Alors qu’il s’apprête à fêter son 50e anniversaire en douce compagnie, l’inspecteur Dalil est convoqué par ses supérieurs en vue de mener une énième mission qui ne l’enthousiasme, de prime abord, que bien peu. Mais l’heure est grave, et l’inspecteur va vite se prendre de passion pour une enquête difficile qui met les équipes policières en déroute : Un serial killer aux motivations étranges s’en prend à la haute bourgeoisie, et met le gouvernement en danger en choisissant ses victimes parmi les opposants au régime. Très vite, la presse s’empare de l’affaire et les rues sont inondées de manifestants certains de la culpabilité de membres de l’Etat.
Meurtres, mensonges, trahisons, révélations, le lecteur est balloté dans les bas-fonds de Casablanca et explore avec jubilation les tortueux chemins d’une enquête à la marocaine. Entre la rudesse des méthodes policières, la tension sous-jacente de l’inspecteur Dalil, l’intransigeance des regards portés sur les dérives ou autres bizarreries de la «bonne société» marocaine, et la détermination sans relâche de l’inspecteur à débusquer le tueur et mettre fin à ses atrocités, le premier polar 100% marocain obéit aux règles du genre et ouvre la voie à une nouvelle génération d’écrivains talentueux et débordants d’imagination.

L’auteur :

Soufiane Chakkouche est né en 1977 à Casablanca. Diplômé de l’Ecole supérieure de journalisme de Paris, il est journaliste indépendant. En 2010, il est lauréat du Concours National de la Nouvelle Noire avec son récit Le 3e œil, publié chez Marsam dans la collection Côté Maroc. L’inspecteur Dalil à Casablanca, publié chez Casa Express Editions, est son premier roman.

L’éditeur :

Casa express éditions, la nouvelle maison d’édition entre Casablanca et Paris.
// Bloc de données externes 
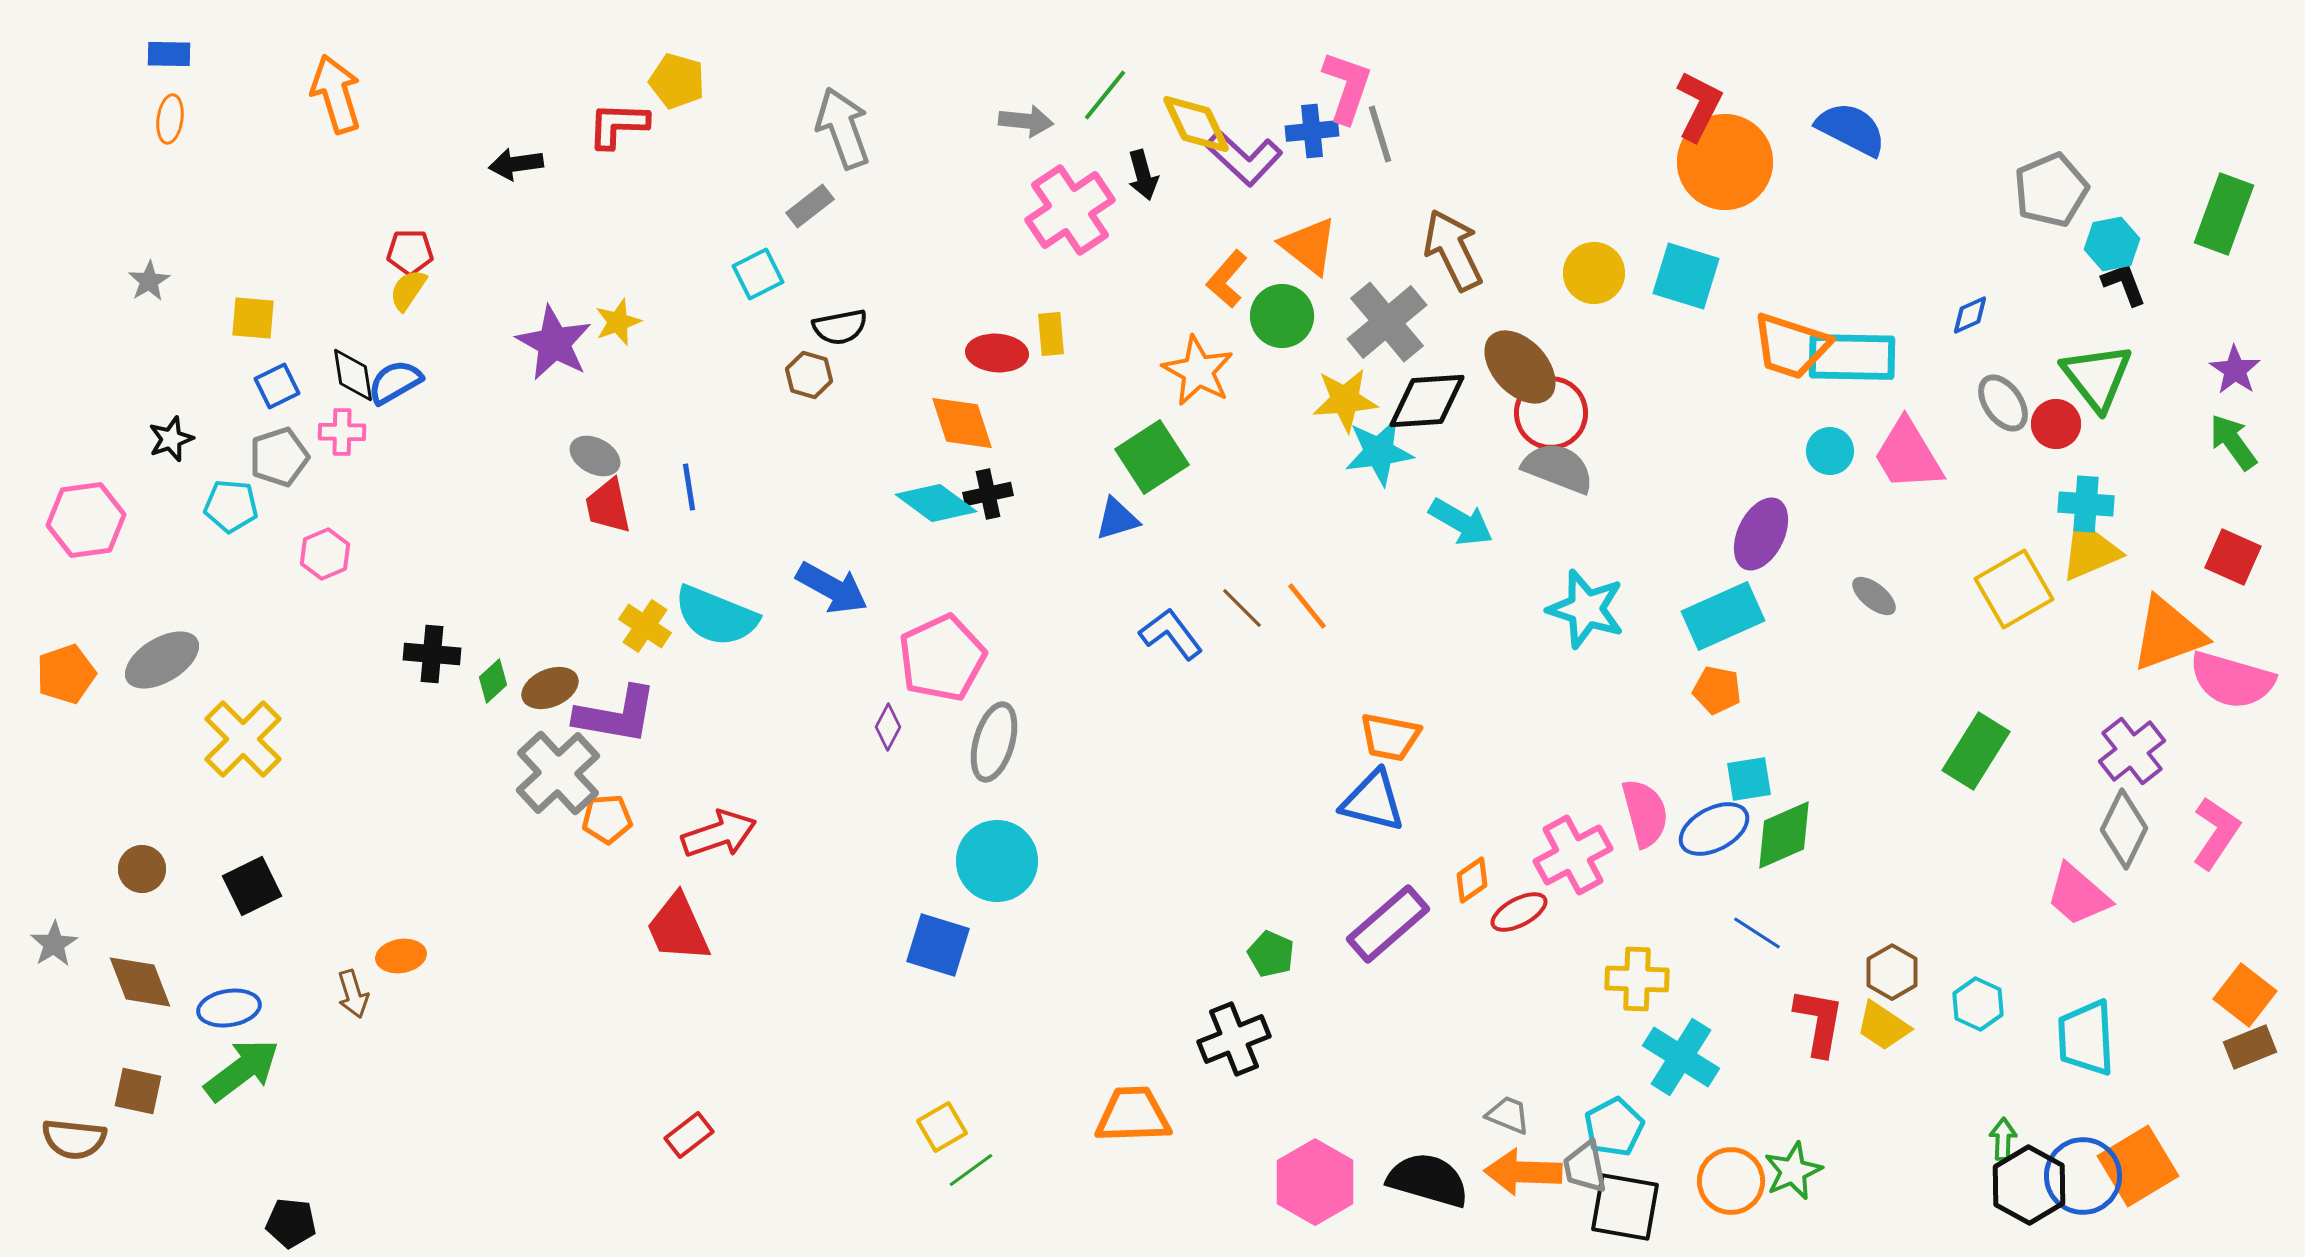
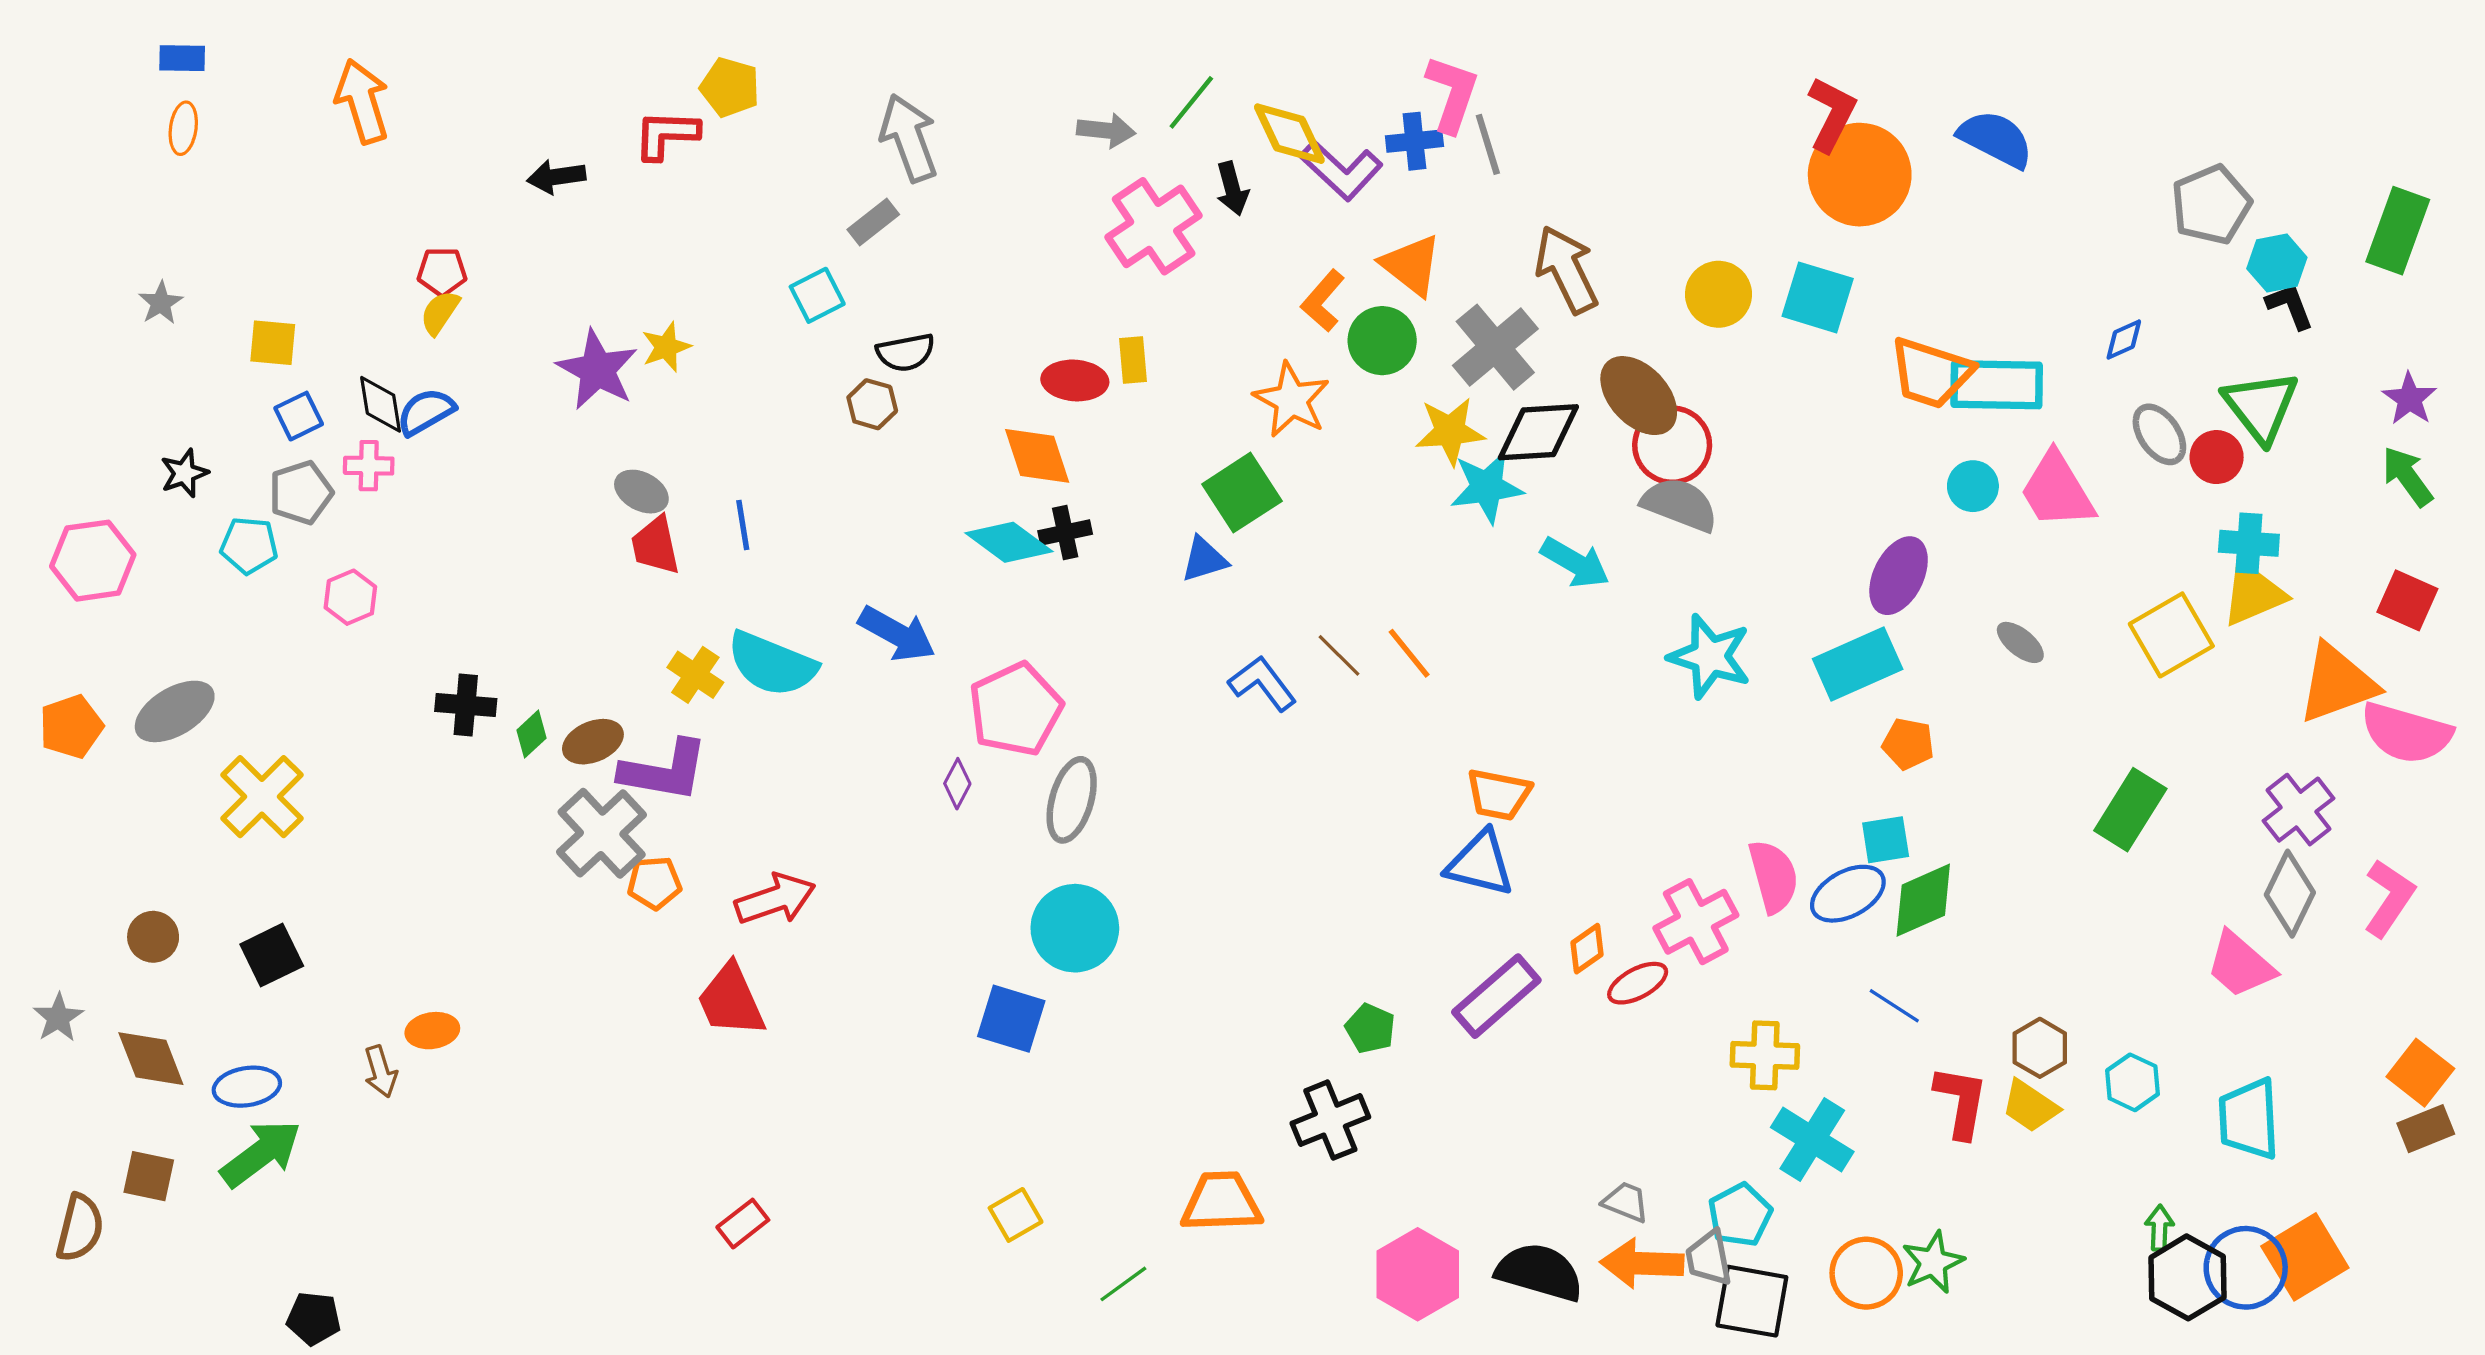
orange pentagon: (1717, 690) -> (1908, 744), moved
brown semicircle: (74, 1139) -> (80, 1228), turned -82
green line: (971, 1170) -> (1123, 1284), moved

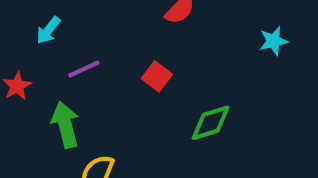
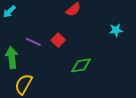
purple line: (84, 69) -> (33, 42), moved, turned 42

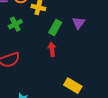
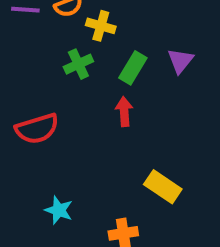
green cross: (15, 24) -> (78, 64), moved

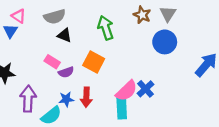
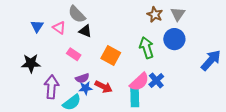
pink triangle: (19, 16) -> (59, 28), moved
gray semicircle: (55, 17) -> (77, 14), turned 60
green arrow: (106, 28) -> (147, 48), moved
purple semicircle: (66, 72) -> (82, 78), moved
red arrow: (86, 97) -> (103, 87), turned -66

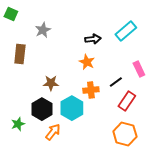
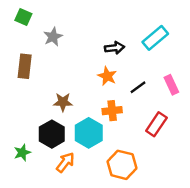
green square: (11, 14) -> (23, 17), moved
black line: (116, 82) -> (138, 87), moved
orange hexagon: (125, 134) -> (122, 165), moved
Sa mission : distribuer simultanément des ouvrages en France et au Maroc avec pour but de faire connaître des auteurs, journalistes, romanciers, essayistes, historiens, militants… tous en rapport avec le Maroc contemporain.

«L’Inspecteur Dalil à Casablanca», Soufiane Chakkouche, Casa  express éditions, avril 2013,  145 pages, 80 DH.